LONDON: Joe Root should step down as England Test captain following his side's series loss to the West Indies, former skipper Michael Vaughan told the BBC.
Root's position is under the spotlight after a 1-0 series defeat which came on the back of a woeful 4-0 Ashes thrashing by Australia.
That extended England's poor run to four successive Test series defeats.
The 31-year-old Yorkshire star batter has skippered England in a record 64 Tests, winning 27 games -- more than any other captain -- but lost 26, which is also more than any other captain.
Vaughan, who captained England 51 times from 2003-08, has known Root for many years but says it is better to have Root in the side without the burden of the captaincy.
"He's taken it as far as he possibly can," Vaughan told the BBC.
"If he rings me in the next week and asks for some advice I'll be dead honest -- I'd tell him to step down.
"Will England be any worse off not having him as a captain? I don't think they would, because they are going to get his runs and a senior player."
Vaughan said he would prefer it if Root, who has expressed his desire to remain captain, resigned rather than was fired by the future permanent director of cricket and the head coach.
'Hasn't been helped at all'
Former captain Andrew Strauss and Paul Collingwood are filling the roles of director of cricket and coach respectively following the departures of Ashley Giles and Chris Silverwood prior to the West Indies series.
"I wouldn't want the new director of cricket or head coach to sack him -- he's deserved the right to go on his own ground," said Vaughan.
"During his reign I don't think he has been helped at all.
"His first Ashes series there was the Ben Stokes incident (a late night fracas outside a Bristol bar), then we had the white-ball reset, then he's had Covid and it's been very difficult.

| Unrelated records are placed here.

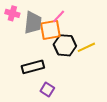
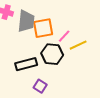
pink line: (59, 16) -> (64, 36), moved
black hexagon: (65, 45) -> (52, 54), moved

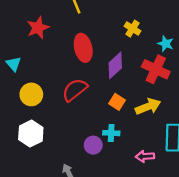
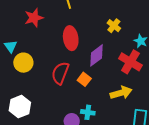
red semicircle: (75, 90) -> (60, 73), turned -35
yellow circle: (31, 94) -> (23, 63), moved
orange square: (117, 102) -> (84, 79), moved

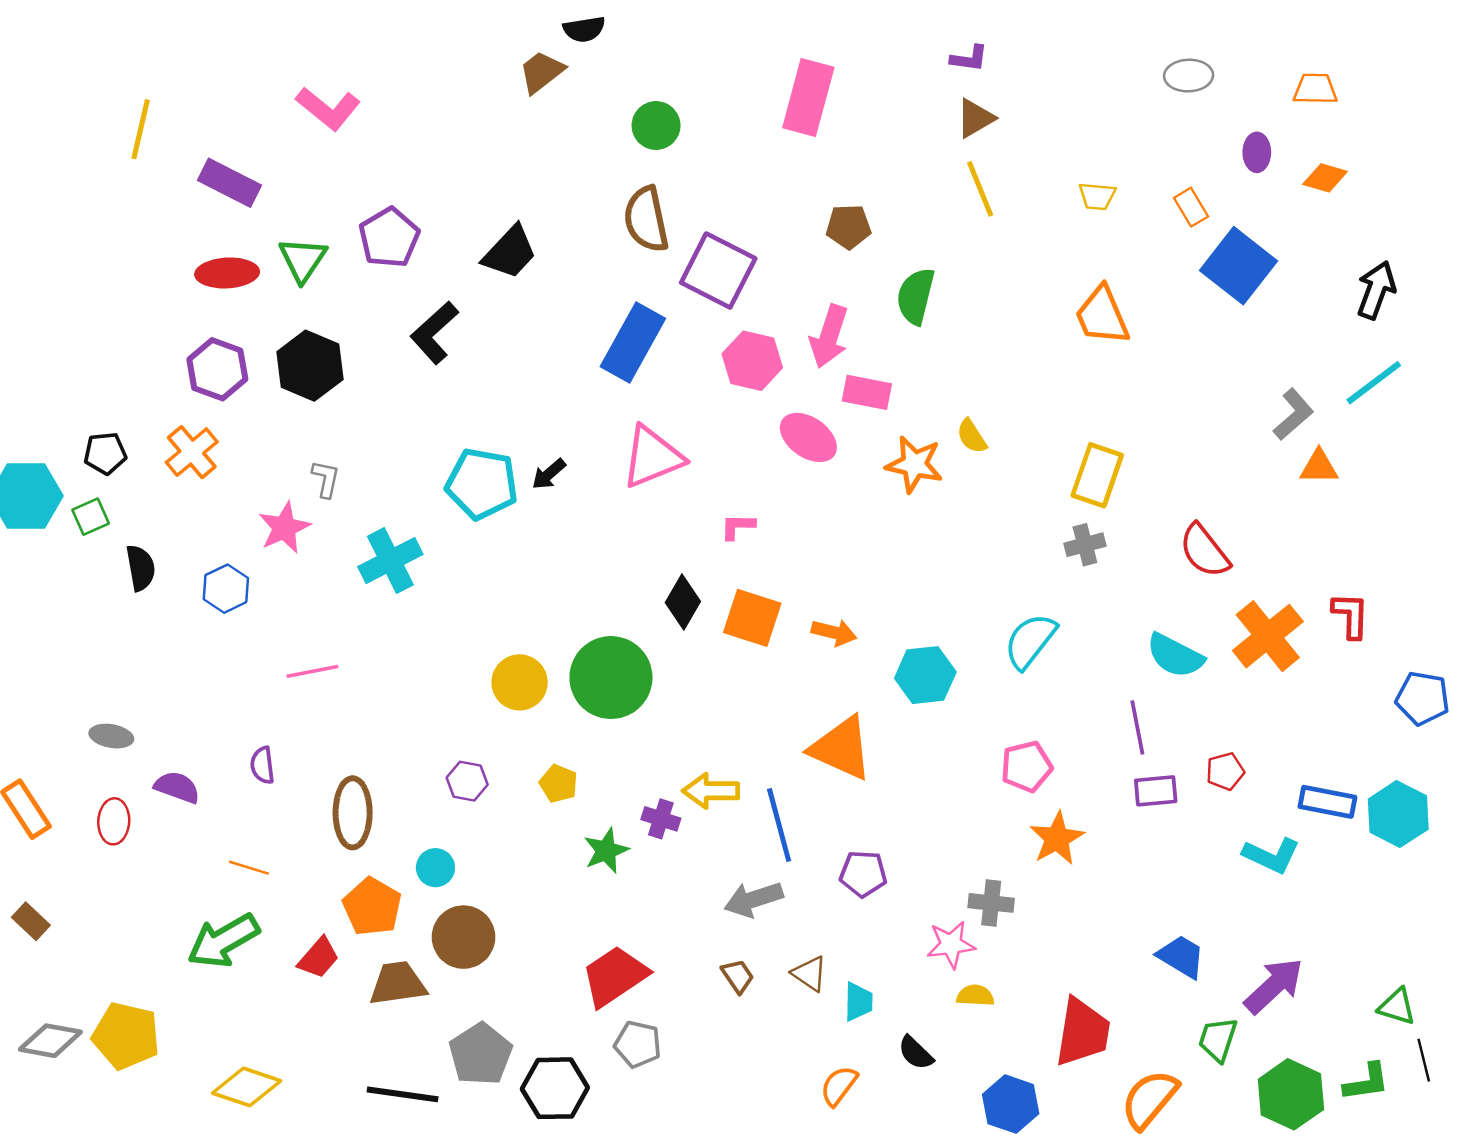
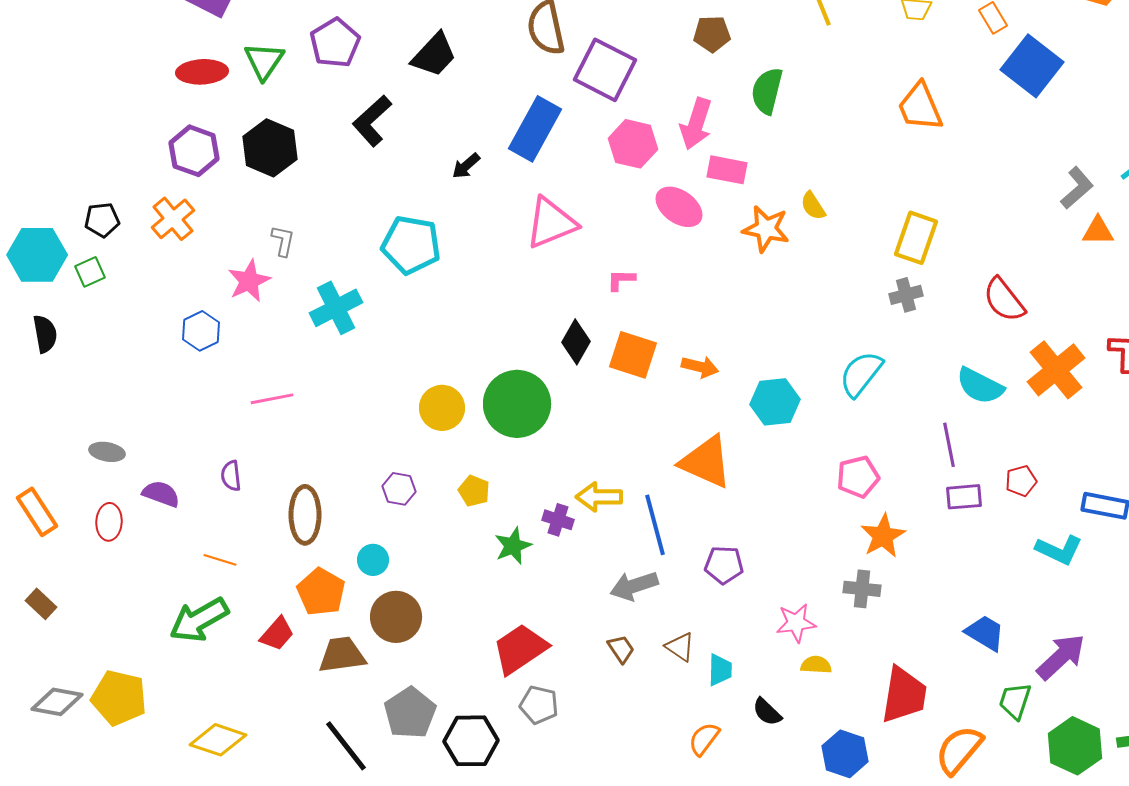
black arrow: (549, 474) -> (466, 166), moved
black semicircle: (141, 568) -> (45, 334), moved
gray cross: (991, 903) -> (862, 589), moved
black line: (403, 1094) -> (346, 746), turned 44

"But, I always think captains should pride themselves on maximising every ounce of potential in the changing room.
"I just look at the team and ask 'Why did they perform so under their potential?' That would be a real concern for me."
Vaughan says Root has lacked a clinical touch when it has come to matches that are delicately poised.
"Tactically he has been poor," said Vaughan.
"It has been a common trend under Joe -- he hasn't managed to grab a game. If he does carry on he'll really need someone who can drive the tactical side of the game with him."
However, Root did receive support from England's record wicket-taker James Anderson, who along with long-time team-mate and fellow opening bowler Stuart Broad were controversially omitted from the West Indies tour.
"If you get the right people in those two jobs above him then he can still do a really good job."
Vaughan was returning to the BBC for the first time since being dropped from its Ashes commentary team after allegations of racism made by Azeem Rafiq.
The 47-year-old categorically denies the accusation he said there were "too many of you lot, we need to do something about it" to four Yorkshire players of Asian origin in 2009.
The allegation was corroborated by two of the others in question -- Adil Rashid and Rana Naved-ul-Hasan.